_AIM OF THE EXERCISE_.
Select every line containing the word "opportunity" from the material, and copy those lines.

INPUT FOR THIS TASK section start

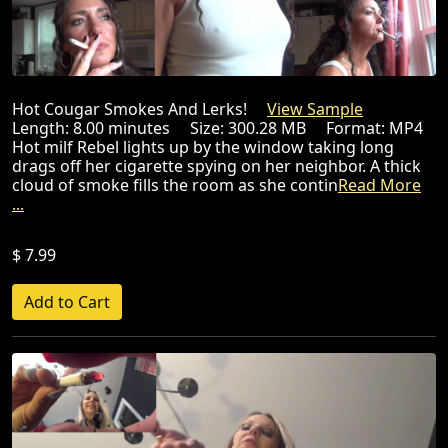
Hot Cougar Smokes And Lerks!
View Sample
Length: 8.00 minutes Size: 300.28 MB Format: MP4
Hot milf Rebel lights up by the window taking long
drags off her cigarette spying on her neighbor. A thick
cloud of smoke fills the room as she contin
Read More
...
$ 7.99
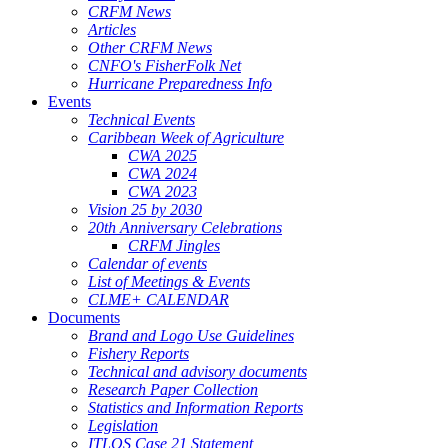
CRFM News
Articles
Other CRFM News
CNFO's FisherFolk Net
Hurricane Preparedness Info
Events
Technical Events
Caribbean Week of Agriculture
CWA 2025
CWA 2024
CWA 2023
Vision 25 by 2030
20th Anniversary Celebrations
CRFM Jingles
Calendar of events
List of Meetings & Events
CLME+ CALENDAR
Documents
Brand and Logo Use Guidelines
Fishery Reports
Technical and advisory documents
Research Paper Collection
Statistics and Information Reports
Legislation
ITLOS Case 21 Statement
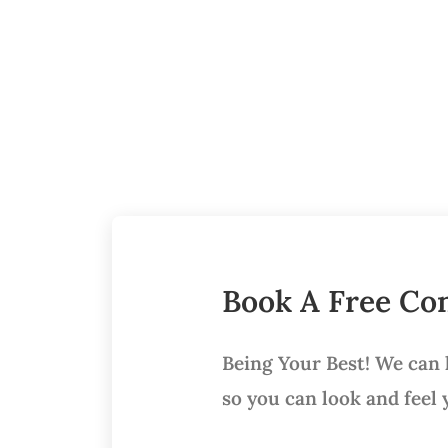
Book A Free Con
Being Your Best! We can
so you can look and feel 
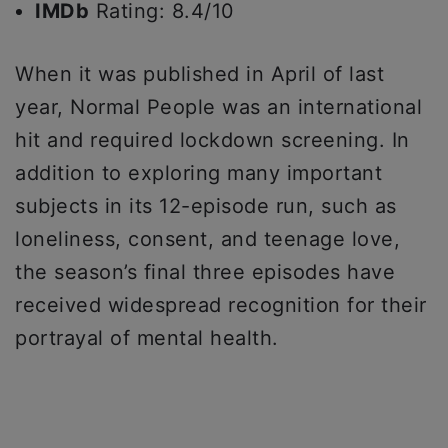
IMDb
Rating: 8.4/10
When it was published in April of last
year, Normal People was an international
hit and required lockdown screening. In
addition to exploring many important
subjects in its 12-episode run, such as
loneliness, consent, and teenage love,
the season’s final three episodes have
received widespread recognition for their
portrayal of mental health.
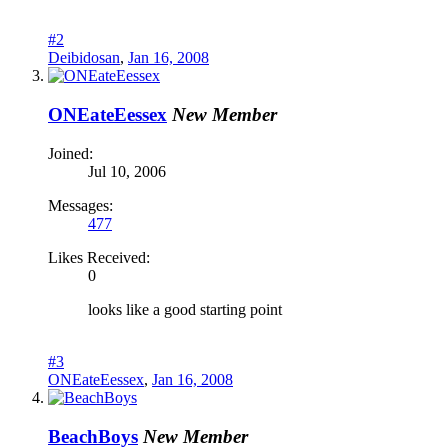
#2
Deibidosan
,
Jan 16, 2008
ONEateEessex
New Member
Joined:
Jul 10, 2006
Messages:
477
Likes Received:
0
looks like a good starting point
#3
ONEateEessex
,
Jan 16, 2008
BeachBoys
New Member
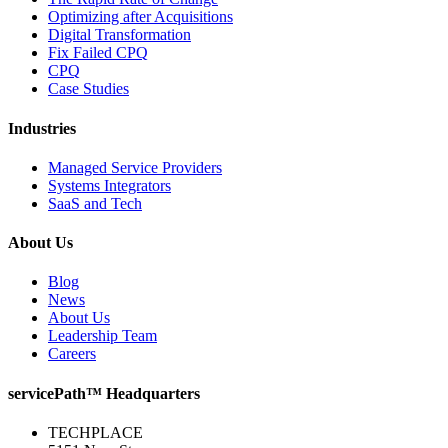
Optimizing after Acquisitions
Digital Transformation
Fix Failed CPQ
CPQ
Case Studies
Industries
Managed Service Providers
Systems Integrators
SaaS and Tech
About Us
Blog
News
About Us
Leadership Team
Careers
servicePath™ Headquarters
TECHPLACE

INPUT FOR THIS TASK section end
INPUT FOR THIS TASK section start

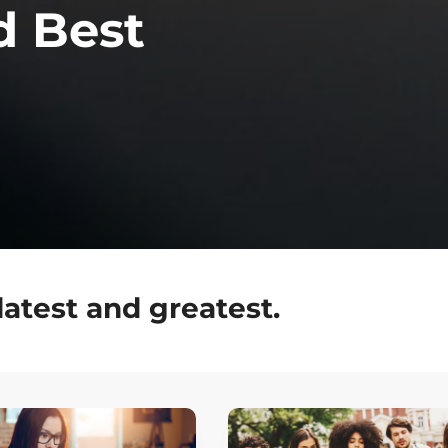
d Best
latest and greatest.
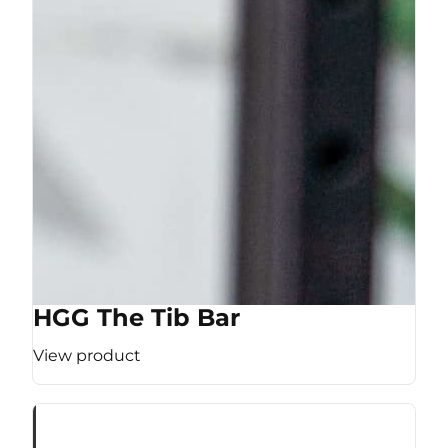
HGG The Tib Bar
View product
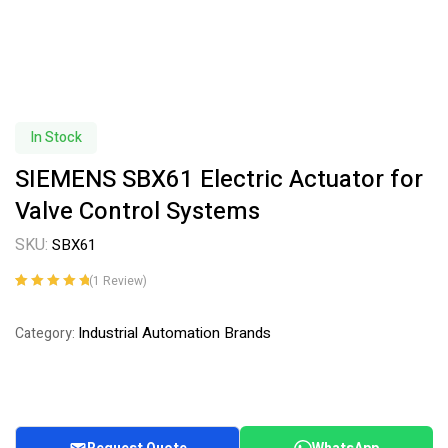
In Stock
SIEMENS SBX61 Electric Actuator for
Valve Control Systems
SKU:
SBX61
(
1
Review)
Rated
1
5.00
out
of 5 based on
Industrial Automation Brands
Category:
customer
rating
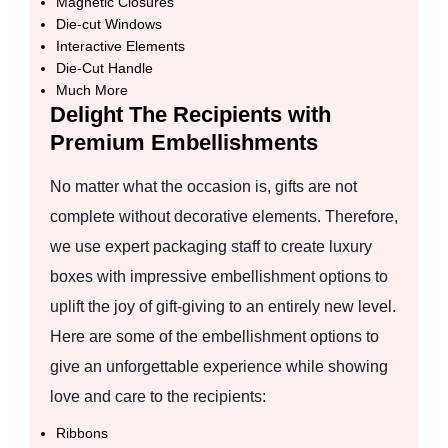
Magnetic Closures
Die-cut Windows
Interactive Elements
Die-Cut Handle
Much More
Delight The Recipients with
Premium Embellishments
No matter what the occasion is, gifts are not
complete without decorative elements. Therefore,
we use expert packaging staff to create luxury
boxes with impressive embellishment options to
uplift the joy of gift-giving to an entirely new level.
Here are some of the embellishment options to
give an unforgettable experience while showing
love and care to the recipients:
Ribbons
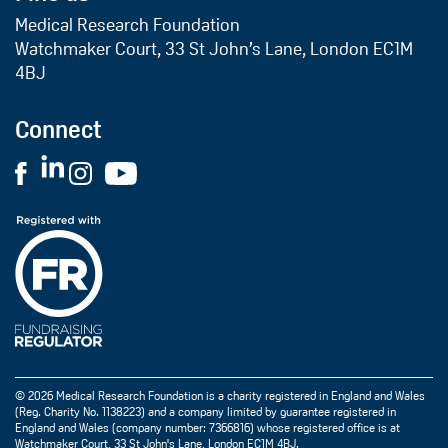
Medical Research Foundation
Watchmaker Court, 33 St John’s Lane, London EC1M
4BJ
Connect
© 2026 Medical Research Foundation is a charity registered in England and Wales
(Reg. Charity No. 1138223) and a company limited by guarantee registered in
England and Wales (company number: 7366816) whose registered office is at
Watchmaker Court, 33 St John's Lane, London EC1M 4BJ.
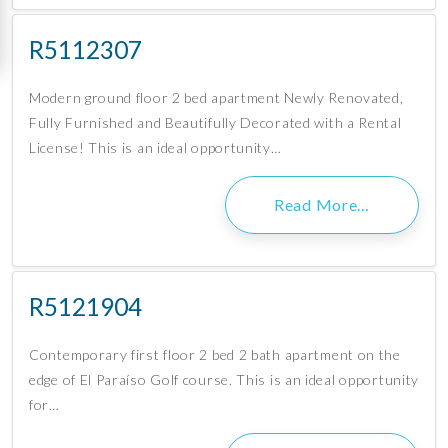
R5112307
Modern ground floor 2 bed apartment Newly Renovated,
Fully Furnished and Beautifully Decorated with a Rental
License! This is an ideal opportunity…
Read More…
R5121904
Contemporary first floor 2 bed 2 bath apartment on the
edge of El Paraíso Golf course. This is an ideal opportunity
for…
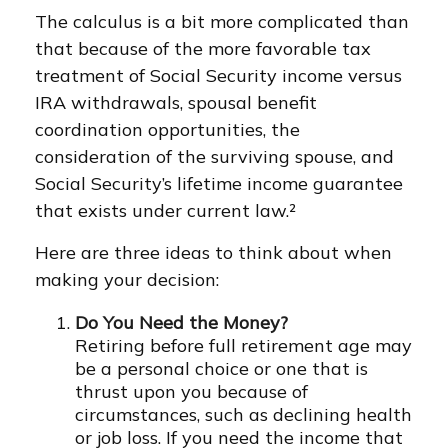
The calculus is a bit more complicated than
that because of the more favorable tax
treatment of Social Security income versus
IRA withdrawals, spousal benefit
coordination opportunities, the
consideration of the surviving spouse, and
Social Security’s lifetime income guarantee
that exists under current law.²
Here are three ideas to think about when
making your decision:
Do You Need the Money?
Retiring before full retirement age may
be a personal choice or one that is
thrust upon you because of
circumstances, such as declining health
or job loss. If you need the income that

INPUT FOR THIS TASK section end
INPUT FOR THIS TASK section start

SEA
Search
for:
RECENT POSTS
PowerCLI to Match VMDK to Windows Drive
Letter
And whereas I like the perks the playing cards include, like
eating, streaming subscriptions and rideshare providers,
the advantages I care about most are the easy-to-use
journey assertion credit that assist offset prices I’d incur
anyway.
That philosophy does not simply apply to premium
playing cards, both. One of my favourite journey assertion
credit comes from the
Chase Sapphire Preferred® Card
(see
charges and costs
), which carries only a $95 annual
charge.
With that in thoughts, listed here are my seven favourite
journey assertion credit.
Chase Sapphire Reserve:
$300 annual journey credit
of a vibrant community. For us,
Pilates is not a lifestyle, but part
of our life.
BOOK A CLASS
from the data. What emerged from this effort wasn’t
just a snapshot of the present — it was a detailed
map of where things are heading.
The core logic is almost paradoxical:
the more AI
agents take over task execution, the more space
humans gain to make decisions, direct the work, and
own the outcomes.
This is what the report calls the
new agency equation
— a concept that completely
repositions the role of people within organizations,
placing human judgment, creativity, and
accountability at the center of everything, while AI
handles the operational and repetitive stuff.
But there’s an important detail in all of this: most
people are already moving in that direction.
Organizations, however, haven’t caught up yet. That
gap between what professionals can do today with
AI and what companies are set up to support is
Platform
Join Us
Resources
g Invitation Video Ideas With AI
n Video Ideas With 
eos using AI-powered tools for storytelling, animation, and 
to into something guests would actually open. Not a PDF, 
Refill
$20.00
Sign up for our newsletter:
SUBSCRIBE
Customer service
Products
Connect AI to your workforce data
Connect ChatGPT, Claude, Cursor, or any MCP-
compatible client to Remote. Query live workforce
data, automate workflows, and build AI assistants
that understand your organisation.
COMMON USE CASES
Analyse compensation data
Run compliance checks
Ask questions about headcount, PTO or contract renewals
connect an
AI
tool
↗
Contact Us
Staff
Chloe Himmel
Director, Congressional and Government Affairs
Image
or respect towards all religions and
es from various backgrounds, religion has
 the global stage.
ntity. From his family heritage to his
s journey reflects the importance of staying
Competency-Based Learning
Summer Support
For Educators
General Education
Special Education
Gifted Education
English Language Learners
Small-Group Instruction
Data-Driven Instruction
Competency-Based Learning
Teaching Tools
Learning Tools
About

INPUT FOR THIS TASK section end

_SOLUTION BELOW_.
License! This is an ideal opportunity…
edge of El Paraíso Golf course. This is an ideal opportunity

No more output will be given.